** About this task **
Somewhere below, one line contains "The height and width of the screenshot is (2576, 915)." and a later line contains "The image size". Output those two lines and everything between them exactly, and nothing else.

──────────────────────────────

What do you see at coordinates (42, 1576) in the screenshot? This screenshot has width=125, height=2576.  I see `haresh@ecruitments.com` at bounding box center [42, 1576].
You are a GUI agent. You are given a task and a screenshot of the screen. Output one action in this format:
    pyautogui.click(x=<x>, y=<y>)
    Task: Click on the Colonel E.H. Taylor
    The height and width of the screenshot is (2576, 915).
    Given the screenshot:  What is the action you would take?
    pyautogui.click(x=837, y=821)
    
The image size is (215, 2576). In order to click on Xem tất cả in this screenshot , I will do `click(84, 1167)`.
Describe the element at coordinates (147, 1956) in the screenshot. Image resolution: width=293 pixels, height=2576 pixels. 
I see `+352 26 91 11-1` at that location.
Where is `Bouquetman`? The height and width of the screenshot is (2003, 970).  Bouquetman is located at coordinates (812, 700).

──────────────────────────────

** Response to the exercise **
    The height and width of the screenshot is (2576, 915).
    Given the screenshot:  What is the action you would take?
    pyautogui.click(x=837, y=821)
    
The image size is (215, 2576). In order to click on Xem tất cả in this screenshot , I will do `click(84, 1167)`.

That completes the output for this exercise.